Top of DATA RECORDS

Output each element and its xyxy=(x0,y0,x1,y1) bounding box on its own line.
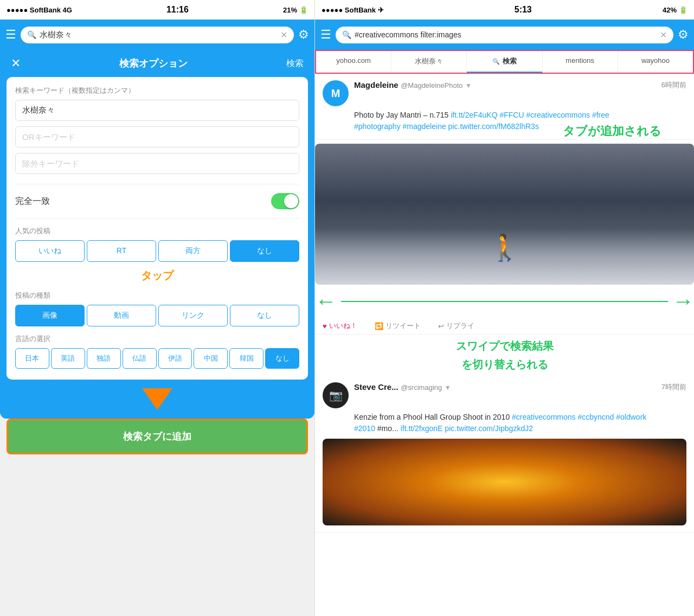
toggle-row: 完全一致 xyxy=(15,189,299,214)
tweet-meta-2: Steve Cre... @srcimaging ▼ xyxy=(354,382,656,392)
lang-btn-ko[interactable]: 韓国 xyxy=(229,348,264,369)
avatar-1: M xyxy=(323,80,349,106)
lang-btn-group: 日本 英語 独語 仏語 伊語 中国 韓国 なし xyxy=(15,348,299,369)
or-keyword-input[interactable] xyxy=(15,126,299,147)
arrow-right-icon: → xyxy=(672,289,694,313)
tab-mentions-label: mentions xyxy=(566,56,594,65)
retweet-button[interactable]: 🔁 リツイート xyxy=(375,321,421,331)
heart-icon: ♥ xyxy=(323,322,327,330)
tweet-link-1[interactable]: ift.tt/2eF4uKQ xyxy=(451,111,497,119)
tab-yohoo[interactable]: yohoo.com xyxy=(316,51,391,73)
exact-match-toggle[interactable] xyxy=(271,193,299,209)
tweet-body-2: Kenzie from a Phool Hall Group Shoot in … xyxy=(354,412,686,434)
tweet-link-pic-2[interactable]: pic.twitter.com/JipbgzkdJ2 xyxy=(445,424,533,433)
tweet-hashtag-photo[interactable]: #photography xyxy=(354,122,401,131)
tweet-handle-1: @MagdeleinePhoto xyxy=(401,81,462,89)
post-type-label: 投稿の種類 xyxy=(15,291,299,300)
hamburger-icon-right[interactable]: ☰ xyxy=(320,28,331,42)
tab-mizuki-label: 水樹奈々 xyxy=(415,57,443,65)
arrow-wrap xyxy=(0,388,314,410)
post-type-btn-link[interactable]: リンク xyxy=(158,305,228,326)
battery-left: 21% xyxy=(283,6,297,14)
search-bar-right: ☰ 🔍 #creativecommons filter:images ✕ ⚙ xyxy=(315,20,694,50)
person-silhouette: 🚶 xyxy=(489,233,521,263)
avatar-letter-1: M xyxy=(331,87,340,100)
tweet-hashtag-cc[interactable]: #creativecommons xyxy=(526,111,590,119)
search-button[interactable]: 検索 xyxy=(286,58,304,69)
close-button[interactable]: ✕ xyxy=(11,56,21,70)
lang-btn-ja[interactable]: 日本 xyxy=(15,348,49,369)
swipe-annotation-wrap: スワイプで検索結果 を切り替えられる xyxy=(315,335,694,376)
status-bar-left: ●●●●● SoftBank 4G 11:16 21% 🔋 xyxy=(0,0,314,20)
popular-btn-none[interactable]: なし xyxy=(230,240,299,262)
clear-icon-right[interactable]: ✕ xyxy=(660,30,667,40)
tweet-handle-2: @srcimaging xyxy=(401,383,442,392)
tweet-hashtag-ffcu[interactable]: #FFCU xyxy=(499,111,524,119)
exclude-keyword-input[interactable] xyxy=(15,153,299,174)
tweet-actions-1: ♥ いいね！ 🔁 リツイート ↩ リプライ xyxy=(315,318,694,335)
lang-btn-none[interactable]: なし xyxy=(265,348,299,369)
tweet-hashtag-ccby[interactable]: #ccbyncnd xyxy=(577,413,614,421)
avatar-cam-icon: 📷 xyxy=(329,389,343,402)
tab-mizuki[interactable]: 水樹奈々 xyxy=(391,51,467,73)
search-input-wrap-left: 🔍 ✕ xyxy=(21,27,294,43)
keyword-input[interactable] xyxy=(15,100,299,121)
tweet-hashtag-cc2[interactable]: #creativecommons xyxy=(512,413,576,421)
post-type-btn-image[interactable]: 画像 xyxy=(15,305,85,326)
filter-icon-left[interactable]: ⚙ xyxy=(298,28,309,42)
lang-btn-fr[interactable]: 仏語 xyxy=(123,348,157,369)
lang-btn-it[interactable]: 伊語 xyxy=(158,348,192,369)
tweet-hashtag-free[interactable]: #free xyxy=(592,111,609,119)
search-input-wrap-right: 🔍 #creativecommons filter:images ✕ xyxy=(336,27,673,43)
search-options-panel: ✕ 検索オプション 検索 検索キーワード（複数指定はカンマ） 完全一致 人気の投… xyxy=(0,50,314,419)
time-right: 5:13 xyxy=(515,5,532,15)
hamburger-icon-left[interactable]: ☰ xyxy=(5,28,16,42)
tweet-hashtag-2010[interactable]: #2010 xyxy=(354,424,375,433)
options-header: ✕ 検索オプション 検索 xyxy=(0,50,314,77)
dropdown-icon-2[interactable]: ▼ xyxy=(445,384,451,392)
search-icon-left: 🔍 xyxy=(27,30,36,39)
rock-image-bg xyxy=(315,144,694,285)
toggle-knob xyxy=(284,194,298,208)
tweet-time-2: 7時間前 xyxy=(661,382,686,392)
lang-label: 言語の選択 xyxy=(15,334,299,344)
icons-left: 21% 🔋 xyxy=(283,6,308,14)
popular-btn-rt[interactable]: RT xyxy=(87,240,156,262)
tab-search[interactable]: 🔍 検索 xyxy=(467,51,542,73)
tab-wayohoo[interactable]: wayohoo xyxy=(618,51,693,73)
add-tab-button[interactable]: 検索タブに追加 xyxy=(7,419,308,454)
tab-added-annotation: タブが追加される xyxy=(563,123,661,139)
lang-btn-en[interactable]: 英語 xyxy=(51,348,85,369)
post-type-btn-video[interactable]: 動画 xyxy=(87,305,156,326)
exact-match-label: 完全一致 xyxy=(15,196,50,207)
tab-mentions[interactable]: mentions xyxy=(543,51,618,73)
filter-icon-right[interactable]: ⚙ xyxy=(678,28,689,42)
lang-btn-zh[interactable]: 中国 xyxy=(194,348,228,369)
tabs-row: yohoo.com 水樹奈々 🔍 検索 mentions wayohoo xyxy=(315,50,694,74)
reply-button[interactable]: ↩ リプライ xyxy=(438,321,474,331)
post-type-btn-group: 画像 動画 リンク なし xyxy=(15,305,299,326)
swipe-annotation-2: を切り替えられる xyxy=(323,355,686,374)
popular-btn-iine[interactable]: いいね xyxy=(15,240,85,262)
tweet-meta-1: Magdeleine @MagdeleinePhoto ▼ xyxy=(354,80,656,90)
like-button[interactable]: ♥ いいね！ xyxy=(323,321,357,331)
avatar-2: 📷 xyxy=(323,382,349,408)
lang-btn-de[interactable]: 独語 xyxy=(87,348,121,369)
tweet-link-2[interactable]: ift.tt/2fxgonE xyxy=(401,424,443,433)
divider-2 xyxy=(15,218,299,219)
dropdown-icon-1[interactable]: ▼ xyxy=(465,82,472,89)
tweet-hashtag-old[interactable]: #oldwork xyxy=(616,413,646,421)
tweet-name-2: Steve Cre... xyxy=(354,382,399,392)
tweet-link-pic-1[interactable]: pic.twitter.com/fM682lhR3s xyxy=(448,122,539,131)
concert-bg xyxy=(323,439,686,525)
swipe-line xyxy=(341,301,668,302)
post-type-btn-none[interactable]: なし xyxy=(230,305,299,326)
swipe-arrows: ← → xyxy=(315,285,694,318)
tab-yohoo-label: yohoo.com xyxy=(336,56,371,65)
search-input-left[interactable] xyxy=(40,30,277,40)
popular-btn-both[interactable]: 両方 xyxy=(158,240,228,262)
reply-label: リプライ xyxy=(446,321,474,331)
arrow-down-icon xyxy=(142,388,172,410)
tweet-hashtag-mag[interactable]: #magdeleine xyxy=(403,122,446,131)
clear-icon-left[interactable]: ✕ xyxy=(280,30,287,40)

Bottom of DATA RECORDS

Copy out all the data exactly; skip the pictures.

Output each element and its xyxy=(x0,y0,x1,y1) bounding box on its own line.
toggle-row: 完全一致 xyxy=(15,189,299,214)
tweet-meta-2: Steve Cre... @srcimaging ▼ xyxy=(354,382,656,392)
lang-btn-ko[interactable]: 韓国 xyxy=(229,348,264,369)
avatar-1: M xyxy=(323,80,349,106)
lang-btn-group: 日本 英語 独語 仏語 伊語 中国 韓国 なし xyxy=(15,348,299,369)
or-keyword-input[interactable] xyxy=(15,126,299,147)
arrow-right-icon: → xyxy=(672,289,694,313)
tab-mentions-label: mentions xyxy=(566,56,594,65)
retweet-button[interactable]: 🔁 リツイート xyxy=(375,321,421,331)
heart-icon: ♥ xyxy=(323,322,327,330)
tweet-link-1[interactable]: ift.tt/2eF4uKQ xyxy=(451,111,497,119)
tab-yohoo[interactable]: yohoo.com xyxy=(316,51,391,73)
exact-match-toggle[interactable] xyxy=(271,193,299,209)
tweet-body-2: Kenzie from a Phool Hall Group Shoot in … xyxy=(354,412,686,434)
tweet-link-pic-2[interactable]: pic.twitter.com/JipbgzkdJ2 xyxy=(445,424,533,433)
tweet-hashtag-photo[interactable]: #photography xyxy=(354,122,401,131)
tweet-handle-1: @MagdeleinePhoto xyxy=(401,81,462,89)
post-type-label: 投稿の種類 xyxy=(15,291,299,300)
hamburger-icon-right[interactable]: ☰ xyxy=(320,28,331,42)
tab-mizuki-label: 水樹奈々 xyxy=(415,57,443,65)
arrow-wrap xyxy=(0,388,314,410)
post-type-btn-link[interactable]: リンク xyxy=(158,305,228,326)
battery-left: 21% xyxy=(283,6,297,14)
search-bar-right: ☰ 🔍 #creativecommons filter:images ✕ ⚙ xyxy=(315,20,694,50)
person-silhouette: 🚶 xyxy=(489,233,521,263)
avatar-letter-1: M xyxy=(331,87,340,100)
tweet-hashtag-cc[interactable]: #creativecommons xyxy=(526,111,590,119)
search-button[interactable]: 検索 xyxy=(286,58,304,69)
close-button[interactable]: ✕ xyxy=(11,56,21,70)
lang-btn-ja[interactable]: 日本 xyxy=(15,348,49,369)
swipe-annotation-wrap: スワイプで検索結果 を切り替えられる xyxy=(315,335,694,376)
status-bar-left: ●●●●● SoftBank 4G 11:16 21% 🔋 xyxy=(0,0,314,20)
popular-btn-none[interactable]: なし xyxy=(230,240,299,262)
clear-icon-right[interactable]: ✕ xyxy=(660,30,667,40)
tweet-handle-2: @srcimaging xyxy=(401,383,442,392)
tweet-hashtag-ffcu[interactable]: #FFCU xyxy=(499,111,524,119)
exclude-keyword-input[interactable] xyxy=(15,153,299,174)
tweet-actions-1: ♥ いいね！ 🔁 リツイート ↩ リプライ xyxy=(315,318,694,335)
lang-btn-none[interactable]: なし xyxy=(265,348,299,369)
tweet-hashtag-ccby[interactable]: #ccbyncnd xyxy=(577,413,614,421)
avatar-cam-icon: 📷 xyxy=(329,389,343,402)
tab-mizuki[interactable]: 水樹奈々 xyxy=(391,51,467,73)
search-input-wrap-left: 🔍 ✕ xyxy=(21,27,294,43)
keyword-input[interactable] xyxy=(15,100,299,121)
tweet-hashtag-cc2[interactable]: #creativecommons xyxy=(512,413,576,421)
post-type-btn-image[interactable]: 画像 xyxy=(15,305,85,326)
filter-icon-left[interactable]: ⚙ xyxy=(298,28,309,42)
lang-btn-fr[interactable]: 仏語 xyxy=(123,348,157,369)
lang-btn-it[interactable]: 伊語 xyxy=(158,348,192,369)
tweet-hashtag-free[interactable]: #free xyxy=(592,111,609,119)
search-input-wrap-right: 🔍 #creativecommons filter:images ✕ xyxy=(336,27,673,43)
search-options-panel: ✕ 検索オプション 検索 検索キーワード（複数指定はカンマ） 完全一致 人気の投… xyxy=(0,50,314,419)
time-right: 5:13 xyxy=(515,5,532,15)
hamburger-icon-left[interactable]: ☰ xyxy=(5,28,16,42)
tweet-hashtag-2010[interactable]: #2010 xyxy=(354,424,375,433)
options-header: ✕ 検索オプション 検索 xyxy=(0,50,314,77)
dropdown-icon-2[interactable]: ▼ xyxy=(445,384,451,392)
search-icon-left: 🔍 xyxy=(27,30,36,39)
rock-image-bg xyxy=(315,144,694,285)
toggle-knob xyxy=(284,194,298,208)
tweet-time-2: 7時間前 xyxy=(661,382,686,392)
lang-label: 言語の選択 xyxy=(15,334,299,344)
icons-left: 21% 🔋 xyxy=(283,6,308,14)
popular-btn-rt[interactable]: RT xyxy=(87,240,156,262)
tab-search[interactable]: 🔍 検索 xyxy=(467,51,542,73)
tab-wayohoo[interactable]: wayohoo xyxy=(618,51,693,73)
add-tab-button[interactable]: 検索タブに追加 xyxy=(7,419,308,454)
tab-added-annotation: タブが追加される xyxy=(563,123,661,139)
lang-btn-en[interactable]: 英語 xyxy=(51,348,85,369)
post-type-btn-video[interactable]: 動画 xyxy=(87,305,156,326)
exact-match-label: 完全一致 xyxy=(15,196,50,207)
tab-mentions[interactable]: mentions xyxy=(543,51,618,73)
filter-icon-right[interactable]: ⚙ xyxy=(678,28,689,42)
lang-btn-zh[interactable]: 中国 xyxy=(194,348,228,369)
tabs-row: yohoo.com 水樹奈々 🔍 検索 mentions wayohoo xyxy=(315,50,694,74)
reply-button[interactable]: ↩ リプライ xyxy=(438,321,474,331)
post-type-btn-group: 画像 動画 リンク なし xyxy=(15,305,299,326)
swipe-annotation-2: を切り替えられる xyxy=(323,355,686,374)
popular-btn-iine[interactable]: いいね xyxy=(15,240,85,262)
tweet-meta-1: Magdeleine @MagdeleinePhoto ▼ xyxy=(354,80,656,90)
like-button[interactable]: ♥ いいね！ xyxy=(323,321,357,331)
avatar-2: 📷 xyxy=(323,382,349,408)
lang-btn-de[interactable]: 独語 xyxy=(87,348,121,369)
tweet-link-2[interactable]: ift.tt/2fxgonE xyxy=(401,424,443,433)
divider-2 xyxy=(15,218,299,219)
dropdown-icon-1[interactable]: ▼ xyxy=(465,82,472,89)
tweet-hashtag-old[interactable]: #oldwork xyxy=(616,413,646,421)
tweet-name-2: Steve Cre... xyxy=(354,382,399,392)
tweet-link-pic-1[interactable]: pic.twitter.com/fM682lhR3s xyxy=(448,122,539,131)
concert-bg xyxy=(323,439,686,525)
swipe-line xyxy=(341,301,668,302)
post-type-btn-none[interactable]: なし xyxy=(230,305,299,326)
swipe-arrows: ← → xyxy=(315,285,694,318)
tab-yohoo-label: yohoo.com xyxy=(336,56,371,65)
search-input-left[interactable] xyxy=(40,30,277,40)
popular-btn-both[interactable]: 両方 xyxy=(158,240,228,262)
reply-label: リプライ xyxy=(446,321,474,331)
arrow-down-icon xyxy=(142,388,172,410)
tweet-hashtag-mag[interactable]: #magdeleine xyxy=(403,122,446,131)
clear-icon-left[interactable]: ✕ xyxy=(280,30,287,40)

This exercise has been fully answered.